# Kokam vs. LiFeBatt



## CroDriver (Jan 8, 2009)

LiFeBatt:

http://www.lifebatt.co.uk/hps_specification.html

C&P:_

We have tested cell's to 3,600 cycles at 100% depth of discharge. These cells are still operating within specification at 84% of original capacity. 

LiFeBATT 40138 Cell Specification 

Nominal Capacity - 10000 mAh 
Minimum Capacity - 9000 mAh 
Charging Voltage - 3.65 V 
Typical Voltage - 3.30 V 
Cut-off Discharge Voltage - 2.10 V 
Charging Method -CC/CV 
Maximum Discharge Current - 120A (12C Continuous) 
Maximum Discharge Current - 140A (14C for 18 second pulse) 
Maximum Charge Current - 30A (3C) 
Cycle Life - 3,000 cycles (minimum) 
Charge Temperature Range - 0 ~ 45 (degrees centigrade) 
Discharge Temperature Range - -10~55 (degrees centigrade) 
Short Period Storage Temperature --10~45 (1 month) 
Long Period Storage Temperature -0~35 (6 month)3 
Gravimetric - >80 Wh/Kg 
Volumetric - >170Wh/L (100% SOC, 18s peak) 
Power Density ->600 W/Kg 
Gravimetric - >600 W/Kg 
Volumetric - >1230 W/L 
Initial Internal Impedance -<6 mOhm_ 



Kokam

http://www.kokam.com/product/product_pdf/high_power/PL-302_SLPB80460330H_100Ah_Grade.pdf

___________________________________________________________________________________

Seem to me like the LiFeBatt is the easier way to go. Plug & play. But On the other hand, the Kokam battery is smaller and lighter. 

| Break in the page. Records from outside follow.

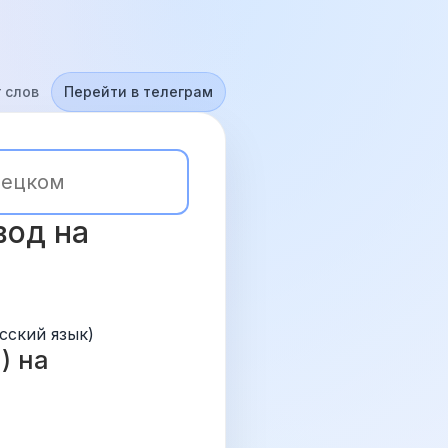
 слов
Перейти в телеграм
од на 
сский язык)
 на 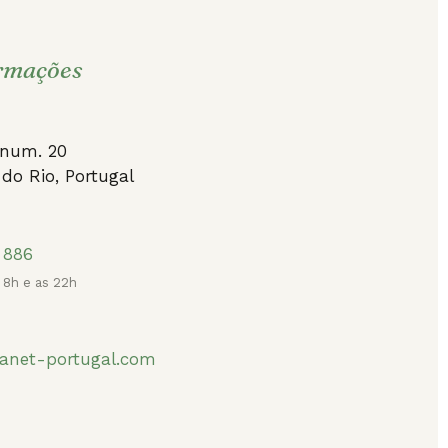
rmações
 num. 20
 do Rio, Portugal
 886
 8h e as 22h
anet-portugal.com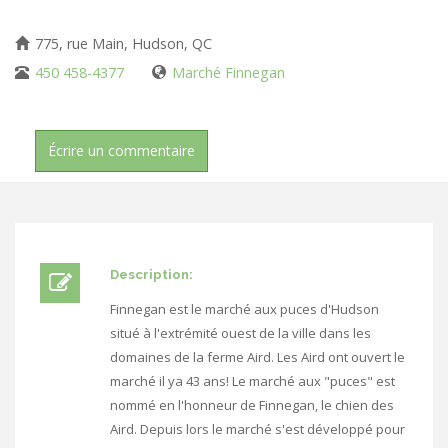
775, rue Main, Hudson, QC
450 458-4377
Marché Finnegan
Écrire un commentaire
Description:
Finnegan est le marché aux puces d'Hudson
situé à l'extrémité ouest de la ville dans les
domaines de la ferme Aird. Les Aird ont ouvert le
marché il ya 43 ans! Le marché aux "puces" est
nommé en l'honneur de Finnegan, le chien des
Aird. Depuis lors le marché s'est développé pour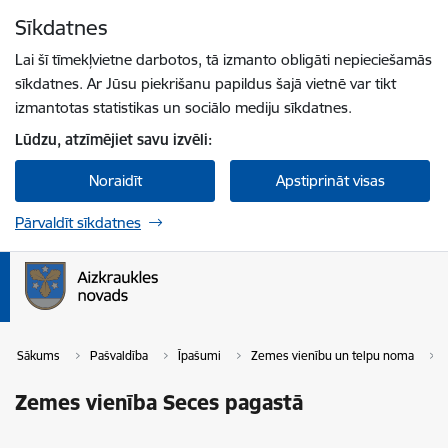
Pāriet uz lapas saturu
Sīkdatnes
Spied
lai meklētu
Enter
Lai šī tīmekļvietne darbotos, tā izmanto obligāti nepieciešamās
sīkdatnes. Ar Jūsu piekrišanu papildus šajā vietnē var tikt
izmantotas statistikas un sociālo mediju sīkdatnes.
Lūdzu, atzīmējiet savu izvēli:
Noraidīt
Apstiprināt visas
Pārvaldīt sīkdatnes
Sākums
Pašvaldība
Īpašumi
Zemes vienību un telpu noma
Zemes vienība Seces pagastā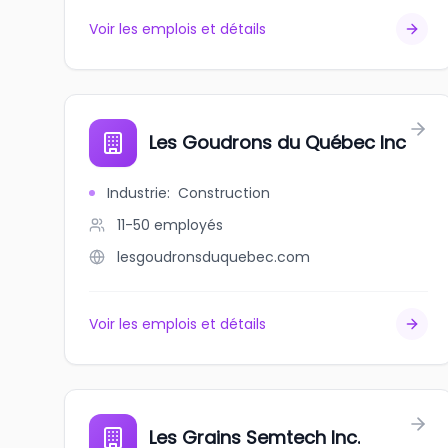
Voir les emplois et détails
Les Goudrons du Québec Inc
Industrie
:
Construction
11-50
employés
lesgoudronsduquebec.com
Voir les emplois et détails
Les Grains Semtech Inc.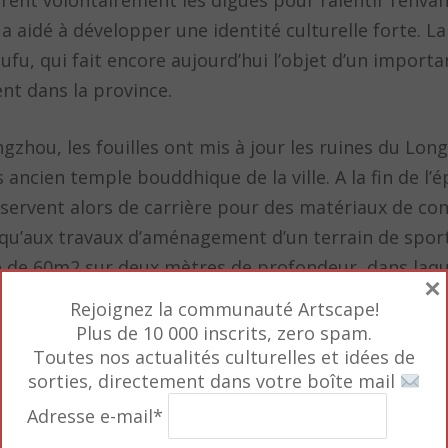
ent volontairement les digues pour ralentir l’envah
a aidé à développer une identité culturelle forte. La
fu, qui fait encore aujourd’hui l’objet d’un importa
nt dans la province.
gzhou, les fouilles ont mis à jour les ruines du Long
lus ancien temple bouddhique de la ville. A la fin de l
s servent alors de carrière pour des matériaux de cons
usqu’aux travaux d’aménagement d’un terrain de sport
e de 60m2 sur deux mètres de profondeur, dans laqu
×
ont été miraculeusement préservées. Des têtes app
Rejoignez la communauté Artscape!
et de fonds de stèles.
Plus de 10 000 inscrits, zero spam.
Toutes nos actualités culturelles et idées de
sorties, directement dans votre boîte mail
Béguin (conservateur général et directeur du musée Ce
nt des ex voto. Mais leur nombre élevé et la variété 
Adresse e-mail*
ples différents ». Les chroniques anciennes et l’arch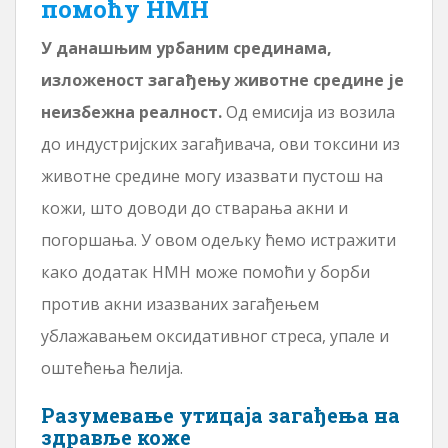
помоћу НМН
У данашњим урбаним срединама,
изложеност загађењу животне средине је
неизбежна реалност.
Од емисија из возила
до индустријских загађивача, ови токсини из
животне средине могу изазвати пустош на
кожи, што доводи до стварања акни и
погоршања. У овом одељку ћемо истражити
како додатак НМН може помоћи у борби
против акни изазваних загађењем
ублажавањем оксидативног стреса, упале и
оштећења ћелија.
Разумевање утицаја загађења на
здравље коже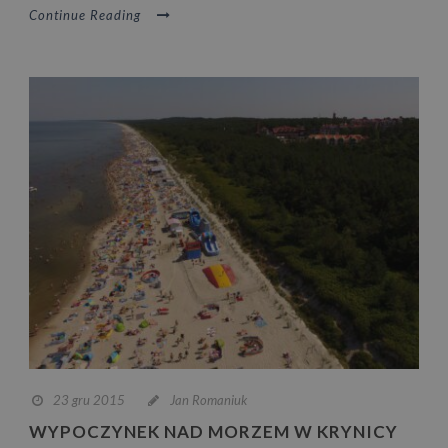
Continue Reading
23 gru 2015
Jan Romaniuk
WYPOCZYNEK NAD MORZEM W KRYNICY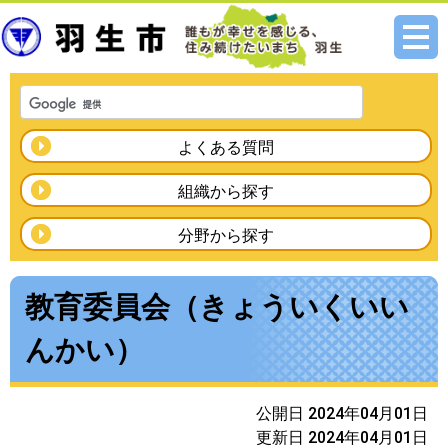
メニ
ュー
よくある質問
組織から探す
分野から探す
教育委員会（きょういくいい
んかい）
公開日 2024年04月01日
更新日 2024年04月01日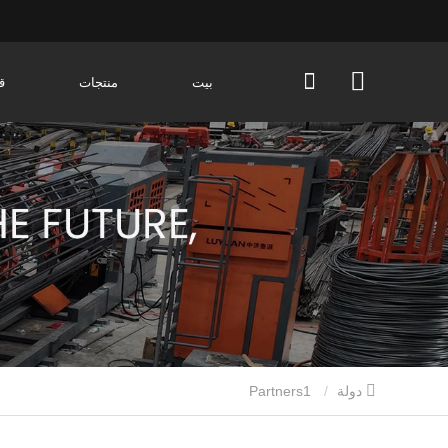
بيت
منتجات
ق
دولة
Partners1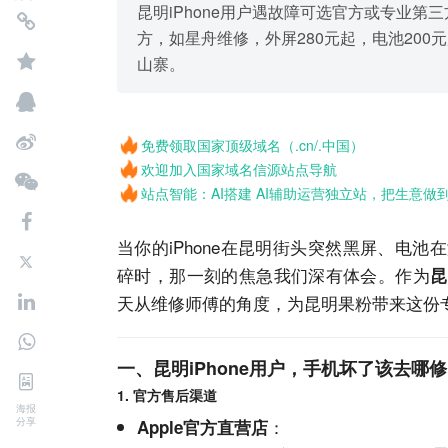
昆明iPhone用户遇故障可选官方或专业
方，如星舟维修，外屏280元起，电池200元
山寨。
免费领取国家顶级域名（.cn/.中国）
欢迎加入国家域名信源站点导航
站点智能：AI搭建 AI辅助运营独立站，把生意做
当你的iPhone在昆明街头突然黑屏、电
碎时，那一刻的焦急我们深有体会。作为
昆
天从维修师傅的角度，为昆明果粉带来这份
一、昆明iPhone用户，手机坏了该去哪
1. 官方售后渠道
海报
分享
：
Apple官方直营店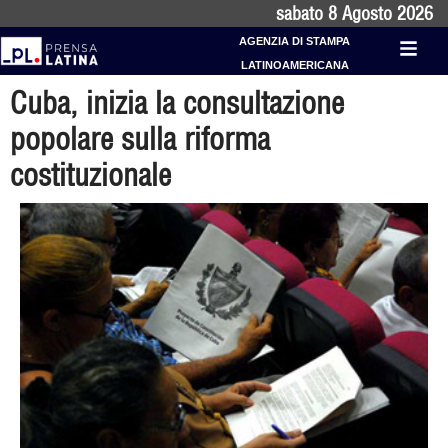
sabato 8 Agosto 2026
AGENZIA DI STAMPA
LATINOAMERICANA
Cuba, inizia la consultazione
popolare sulla riforma
costituzionale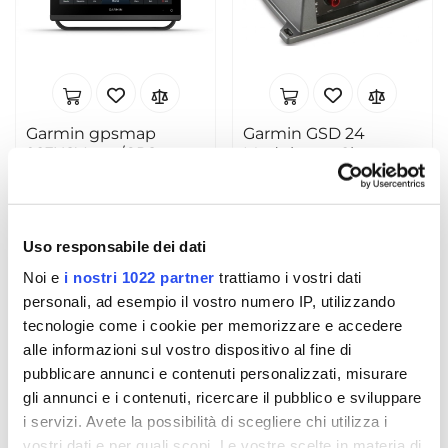
Garmin gpsmap
Garmin GSD 24
923XSV eco/GPS
Modulo eco 2kw
display multif. 9"
€ 1.499,00
€ 459,00
€ 1.789,00
€ 579,00
Uso responsabile dei dati
- 15%
- 25%
Noi e
i nostri 1022 partner
trattiamo i vostri dati
personali, ad esempio il vostro numero IP, utilizzando
tecnologie come i cookie per memorizzare e accedere
alle informazioni sul vostro dispositivo al fine di
pubblicare annunci e contenuti personalizzati, misurare
gli annunci e i contenuti, ricercare il pubblico e sviluppare
i servizi. Avete la possibilità di scegliere chi utilizza i
vostri dati e per quali scopi. Le vostre scelte in materia di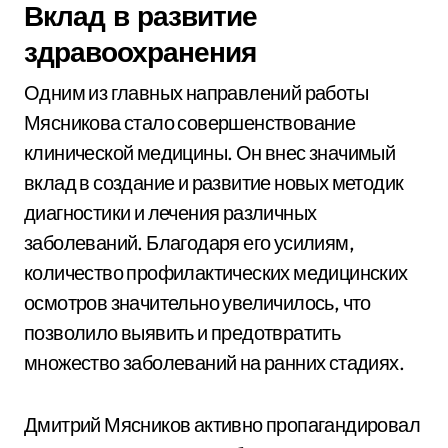
Вклад в развитие
здравоохранения
Одним из главных направлений работы
Мясникова стало совершенствование
клинической медицины. Он внес значимый
вклад в создание и развитие новых методик
диагностики и лечения различных
заболеваний. Благодаря его усилиям,
количество профилактических медицинских
осмотров значительно увеличилось, что
позволило выявить и предотвратить
множество заболеваний на ранних стадиях.
Дмитрий Мясников активно пропагандировал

Kokam is very expensive (_300€ per cell). _Does anyone know the price of the LifeBatt packs? 

Thanks


----------



## Technologic (Jul 20, 2008)

CroDriver said:


> Kokam is very expensive (_300€ per cell). _Does anyone know the price of the LifeBatt packs?
> 
> Thanks


$2.50-3/AH

vs. Sky Energy's $1.1/AH


----------



## CroDriver (Jan 8, 2009)

Technologic said:


> $2.50-3/AH


Thanks Technologic 

That's the price of single cells or the pack with integrated BMS?


----------



## Technologic (Jul 20, 2008)

CroDriver said:


> Thanks Technologic
> 
> That's the price of single cells or the pack with integrated BMS?


single cells if I'm not mistaken.


----------



## dreamer (Feb 28, 2009)

Where do you come up with a price of $2.50-3.00/AH for LifeBatt ?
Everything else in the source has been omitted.